Cardiorespiratory fitness is often misdiagnosed

Date: September 24, 2014
Source: University of Eastern Finland

Summary:
Scaling maximal oxygen uptake and maximal workload by body weight confounds measures of cardiorespiratory fitness, a recent study has shown. It has been a common practice in exercise testing to scale the results by body weight and, according to researchers, this practice should be abandoned. More reliable data on cardiorespiratory fitness can be observed by using lean mass proportional measures, they say.

A recent study by the University of Eastern Finland shows that scaling maximal oxygen uptake and maximal workload by body weight confounds measures of cardiorespiratory fitness. It has been a common practice in exercise testing to scale the results by body weight and, according to researchers, this practice should be abandoned. More reliable data on cardiorespiratory fitness can be observed by using lean mass proportional measures. The results were published recently in Clinical Physiology and Functional Imaging.

Exercise tests, such as the maximal cycle ergometer exercise test, are used to evaluate cardiorespiratory fitness.

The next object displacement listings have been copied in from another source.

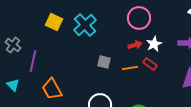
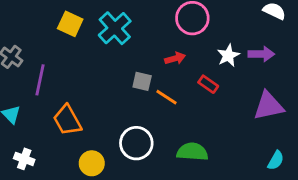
white star: (154, 44) -> (228, 55), moved
red arrow: (135, 45) -> (175, 58), moved
orange line: (130, 68) -> (166, 97), moved, turned 42

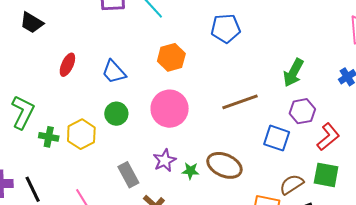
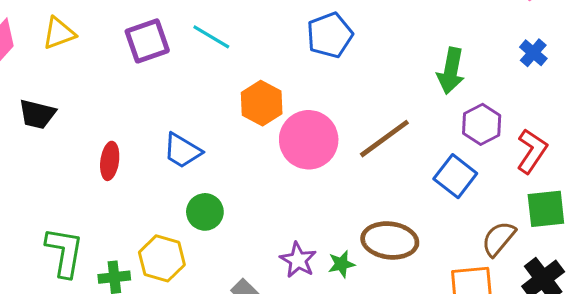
pink circle: (170, 109) -> (309, 140), moved
blue square: (277, 138) -> (455, 176), turned 36

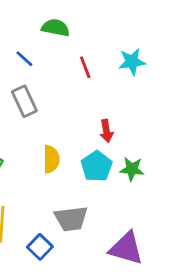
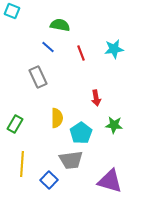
blue line: (24, 59) -> (48, 47), moved
cyan pentagon: (97, 166) -> (81, 133), moved

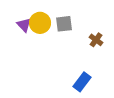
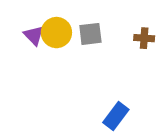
brown cross: (96, 40) -> (144, 38), moved, turned -32

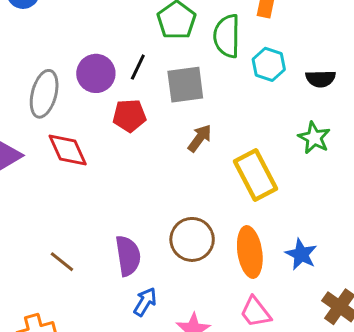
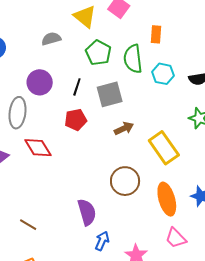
purple circle: (96, 73) -> (40, 82), moved
brown arrow: (200, 138) -> (124, 128), turned 36
brown circle: (192, 239) -> (125, 181), moved
brown line: (62, 262) -> (28, 225), moved

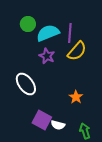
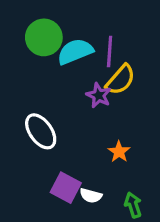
green circle: (28, 24) -> (44, 37), size x1.5
purple star: (47, 56) -> (99, 95), moved

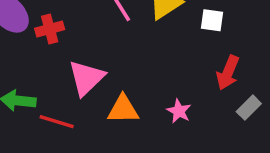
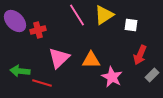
orange triangle: (123, 109) -> (91, 60), moved
pink star: (179, 111) -> (112, 77), size x1.5

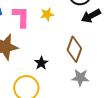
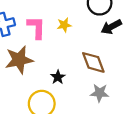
brown diamond: (74, 49) -> (93, 62), turned -40

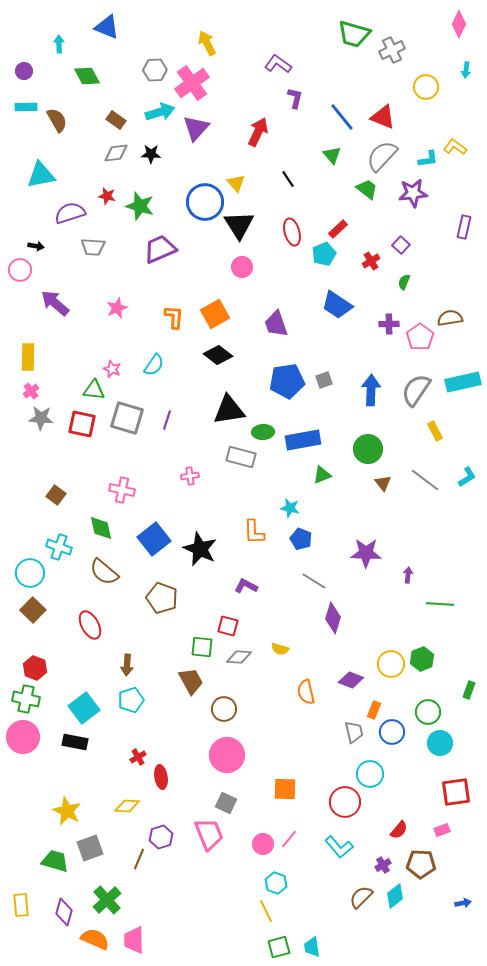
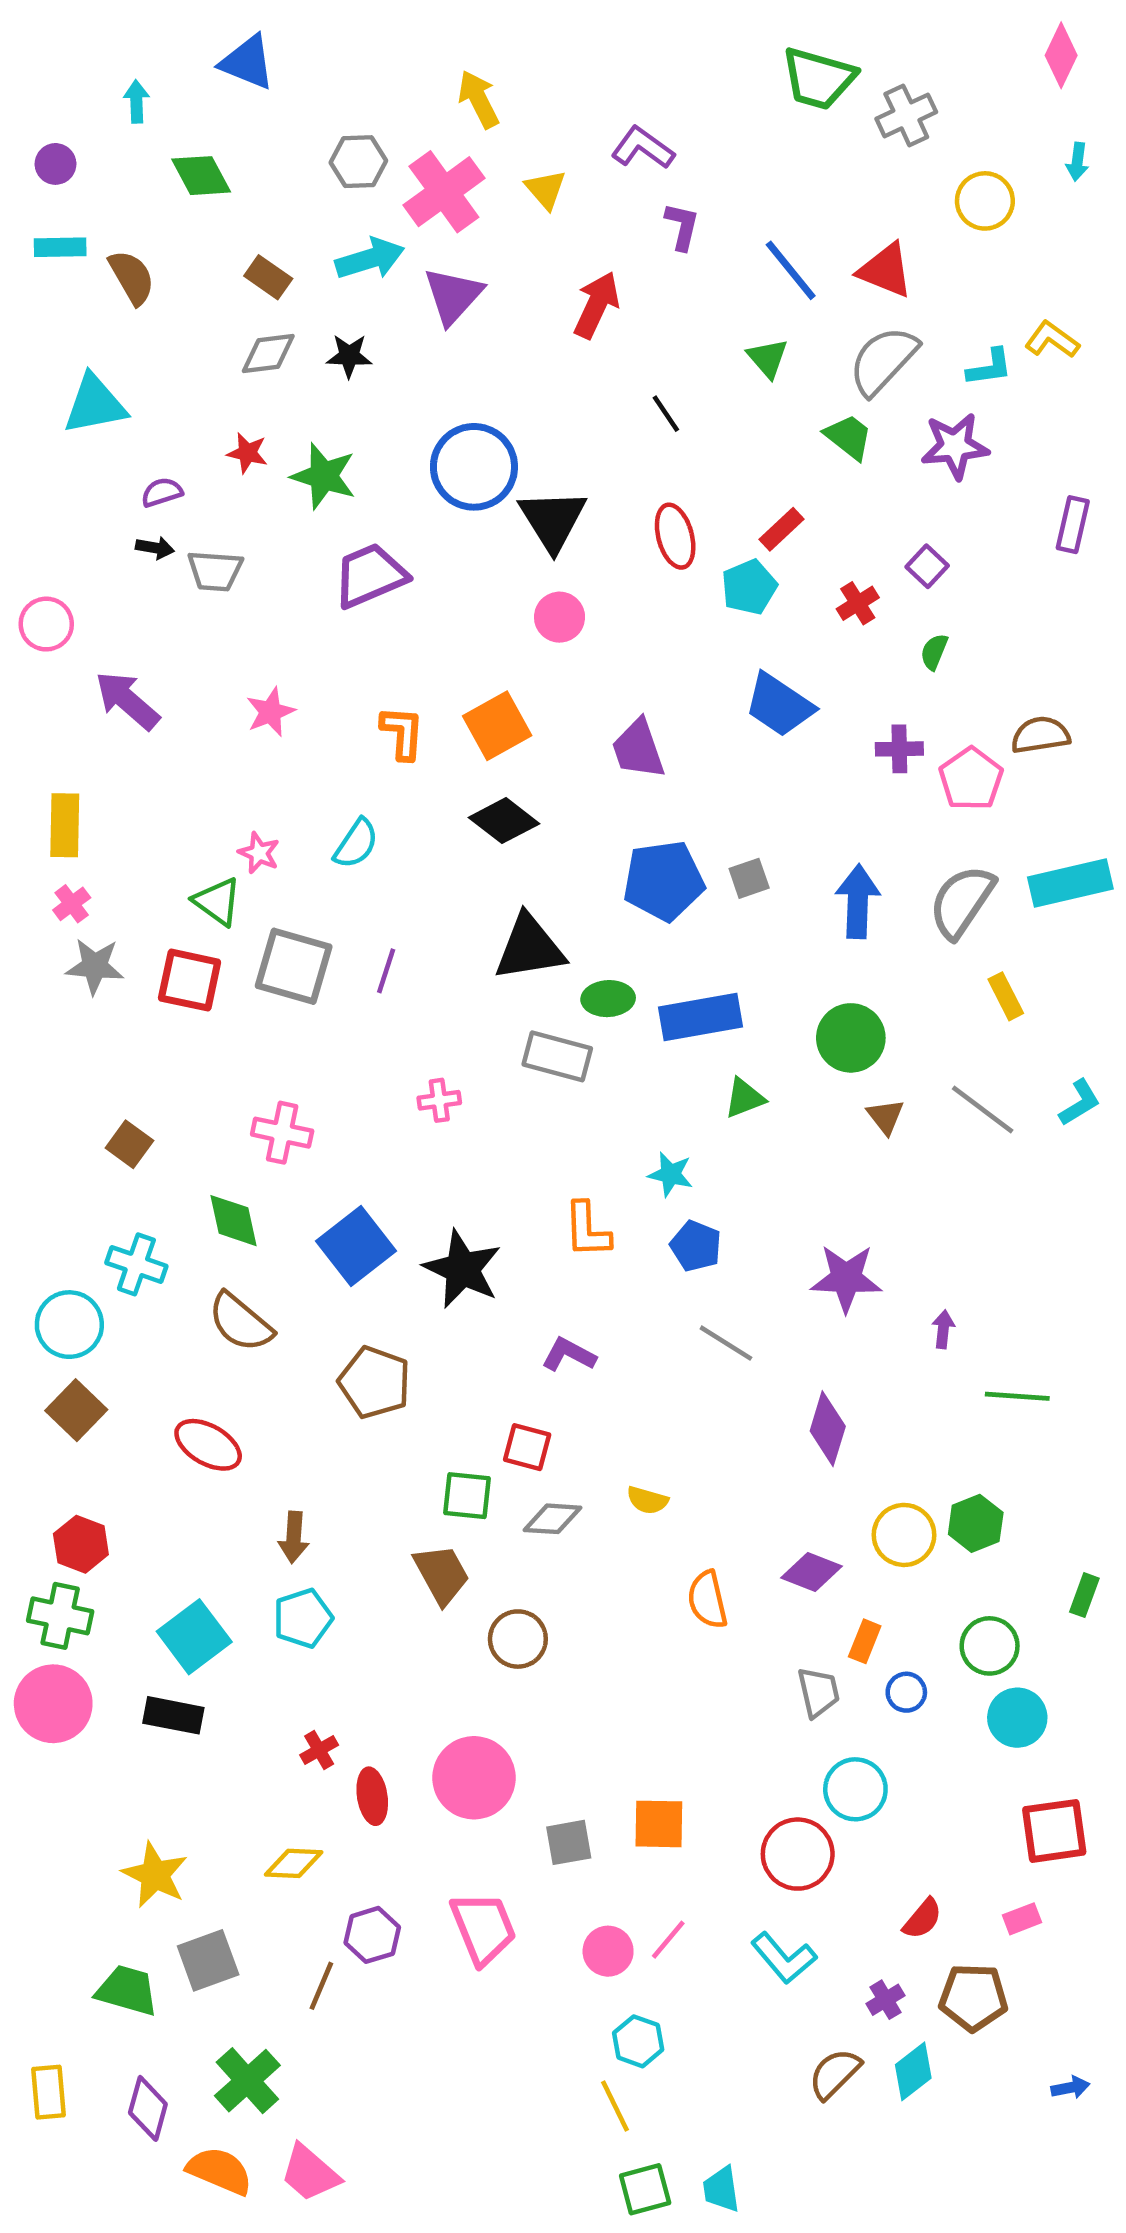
yellow triangle: (236, 183) -> (546, 189), moved
purple semicircle: (70, 213) -> (162, 492), size x0.6
black arrow: (36, 246) -> (155, 548), moved
green triangle: (94, 390) -> (217, 901), turned 30
purple diamond: (333, 618) -> (828, 1429), moved
red ellipse: (90, 625) -> (208, 1445), turned -32
blue circle: (392, 732) -> (906, 1692), size x0.7
pink circle: (227, 755) -> (474, 1778), moved
gray square: (226, 803) -> (569, 1842), moved, turned -35
pink trapezoid: (134, 940) -> (310, 2173), turned -48

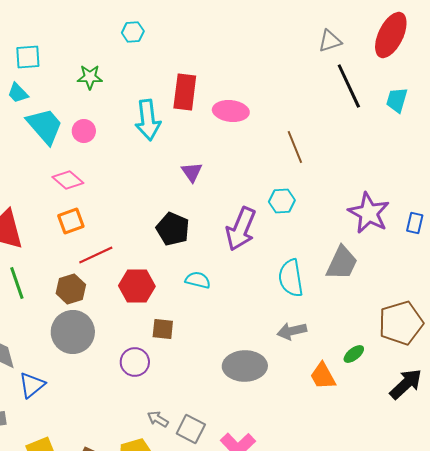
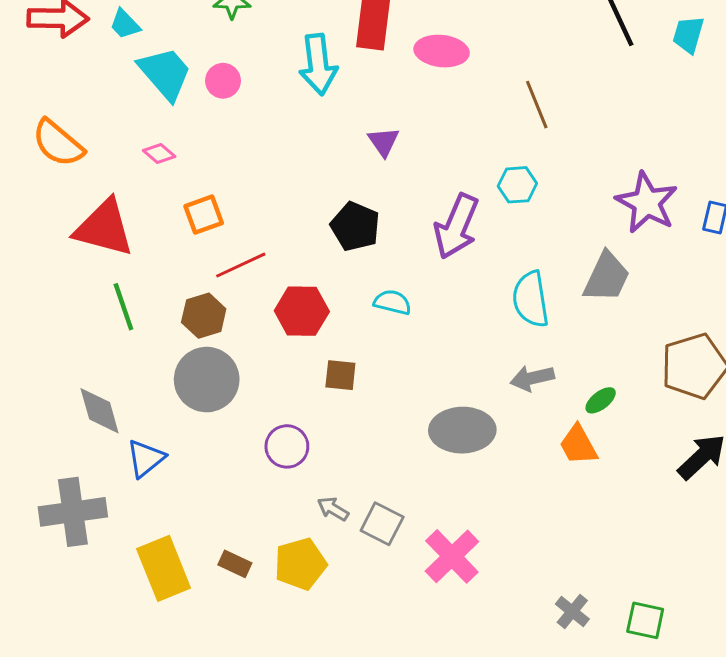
pink diamond: (68, 180) -> (159, 154), moved, size x0.7
green ellipse: (354, 354) -> (601, 400), moved
purple circle: (135, 362) -> (287, 446), moved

Maximal performance refers to an individual’s metabolic capacity. While the size of an individual is an important determinant of the maximal workload and maximal oxygen uptake, the absolute values should be scaled by body size or composition to enable comparison between individuals. Body weight has traditionally been used to perform body size related scaling in exercise testing.

Scaling methods, when measuring the function of the human body, have been causing scientific debate since the mid-1600s. Scaling by body weight has been criticized, because body fat, per se, does not increase metabolism during exercise.